Half the answer has now been guessed 10 times. The other half is between 120 and 148 and has NOT been guessed yet.

GOOD LUCK TO ALL !!!


----------



## slotcarman12078 (Oct 3, 2008)

136 and 5

He shoots!!! He scores!!!! :thumbsup: Well... maybe!!:tongue:


----------



## hojoe (Dec 1, 2004)

128 and 5 for Wednesday's guess!
hojoe


----------



## 55 Chevy Nut (Jan 30, 2007)

134 and 5 are pink. Have fun! Greg:wave:


----------



## Hilltop Raceway (Feb 12, 2006)

141 & 3 ... rm


----------



## Bill Hall (Jan 6, 2007)

128 and 3


----------



## bearsox (Apr 22, 2006)

*110 and 13 ???????????????????????????????????????????????????????????????????????????????????????????????????????????????????????????????????????????????????????????????:freak:

Bear :wave:*


----------



## 82whiskey (Sep 6, 2009)

132 and 5!!!!!!!!!!!


----------



## coach61 (Sep 6, 2004)

127-3


----------



## 70ss (Aug 22, 2005)

145 & 8


----------



## kiwidave (Jul 20, 2009)

122 and 3


----------



## win43 (Aug 28, 2006)

Half the answer has now been guessed 14 times. The other half is between 120 and 140. 



GOOD LUCK TO ALL !!!!!!


----------



## hefer (Sep 18, 1999)

138 - 3 pink


----------



## 70ss (Aug 22, 2005)

135 & 5


----------



## coach61 (Sep 6, 2004)

124-5


----------



## H.O. Slotrods (Jan 30, 2009)

133 and 5


----------



## 55 Chevy Nut (Jan 30, 2007)

127 and 5 are pink. Have fun! Greg:wave:


----------



## hojoe (Dec 1, 2004)

Thursday's guess is 121 and 5.
hojoe


----------



## tjd241 (Jan 25, 2004)

*I think...*

... this is rigged.  nd


----------



## Hilltop Raceway (Feb 12, 2006)

131 & 5


----------



## Hilltop Raceway (Feb 12, 2006)

I think he's bought more since this started...RM


----------



## win43 (Aug 28, 2006)

*Winner*

WE HAVE A WINNER !!!!! finally.

Coach has come in with winning guess of 124 MEVs and 5 of them being pink.

CONGRATS!!!!!

I already have your address ...... so I will get your prize to you ASAP!!!!

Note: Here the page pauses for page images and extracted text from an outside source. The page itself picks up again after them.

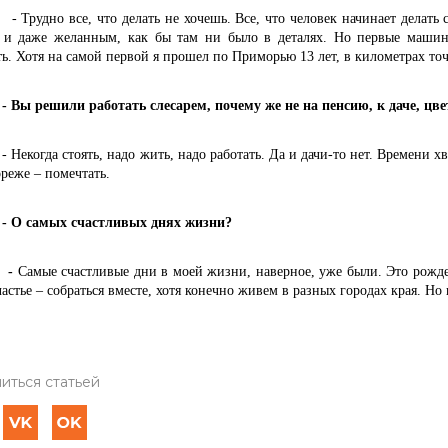
но все, что делать не хочешь. Все, что человек начинает делать с 
 и даже желанным, как бы там ни было в деталях. Но первые машин
ь. Хотя на самой первой я прошел по Приморью 13 лет, в километрах точ
ешили работать слесарем, почему же не на пенсию, к даче, цв
гда стоять, надо жить, надо работать. Да и дачи-то нет. Времени хвата
реже – помечтать.
амых счастливых днях жизни?
-
Самые счастливые дни в моей жизни, наверное, уже были. Это рожде
астье – собраться вместе, хотя конечно живем в разных городах края. Но к
иться статьей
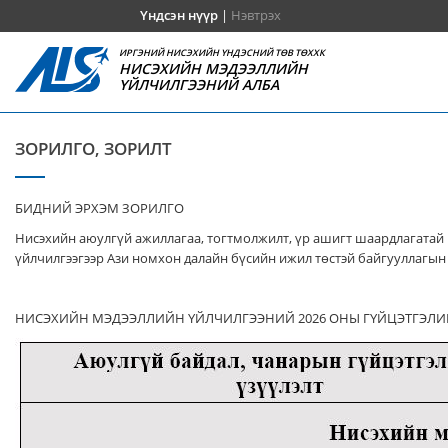
Үндсэн нүүр
|
Нэвтрэх
ИРГЭНИЙ НИСЭХИЙН ҮНДЭСНИЙ ТӨВ ТӨХХК
НИСЭХИЙН МЭДЭЭЛЛИЙН
ҮЙЛЧИЛГЭЭНИЙ АЛБА
ЗОРИЛГО, ЗОРИЛТ
БИДНИЙ ЭРХЭМ ЗОРИЛГО
Нисэхийн аюулгүй ажиллагаа, тогтмолжилт, үр ашигт шаардлагатай 
үйлчилгээгээр Ази номхон далайн бүсийн ижил төстэй байгууллагын 
НИСЭХИЙН МЭДЭЭЛЛИЙН ҮЙЛЧИЛГЭЭНИЙ 2026 ОНЫ ГҮЙЦЭТГЭЛИ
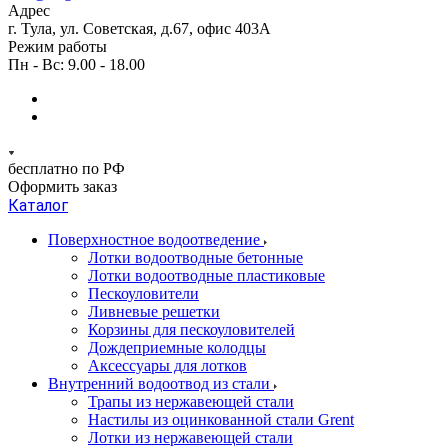
Адрес
г. Тула, ул. Советская, д.67, офис 403А
Режим работы
Пн - Вс: 9.00 - 18.00
бесплатно по РФ
Оформить заказ
Каталог
Поверхностное водоотведение
Лотки водоотводные бетонные
Лотки водоотводные пластиковые
Пескоуловители
Ливневые решетки
Корзины для пескоуловителей
Дождеприемные колодцы
Аксессуары для лотков
Внутренний водоотвод из стали
Трапы из нержавеющей стали
Настилы из оцинкованной стали Grent
Лотки из нержавеющей стали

Thanks to all for playing along.


----------



## win43 (Aug 28, 2006)

Hilltop Raceway said:


> I think he's bought more since this started...RM


I actually bought more before this started BUT being that they are NOT in my gruby little hands yet, those were not counted. LOL :tongue:


----------



## slotcarman12078 (Oct 3, 2008)

Congrats coach!!!! :thumbsup::thumbsup:


----------



## Hilltop Raceway (Feb 12, 2006)

win43 said:


> I actually bought more before this started BUT being that they are NOT in my gruby little hands yet, those were not counted. LOL :tongue:


OK, new contest... 125 & 15...RM


----------



## 82whiskey (Sep 6, 2009)

win43 said:


> WE HAVE A WINNER !!!!! finally.
> 
> Coach has come in with winning guess of 124 MEVs and 5 of them being pink.


124 and 5! 
That's what I meant to say!

Congrats Coach


----------



## coach61 (Sep 6, 2004)

Wow! I won? I don't have a speech prepared. I never win.. ok I'll try...

Friends, family and fellow slotheads...

3 Score and seven years ago, Auroras Forefathers brought forth and idea that would change forever many of our childhoods...with much absorbing of red oil, inhaling of fried pancake motoars we grew to be a nation with the highest moral fibrers, copper shoes meant something, silver plate was no longer for the dinner table, we united the world...


Can I start over?


Friends Romans Countrymen...

I come here before you to sit down behind you to speak on a subject I know nothing about.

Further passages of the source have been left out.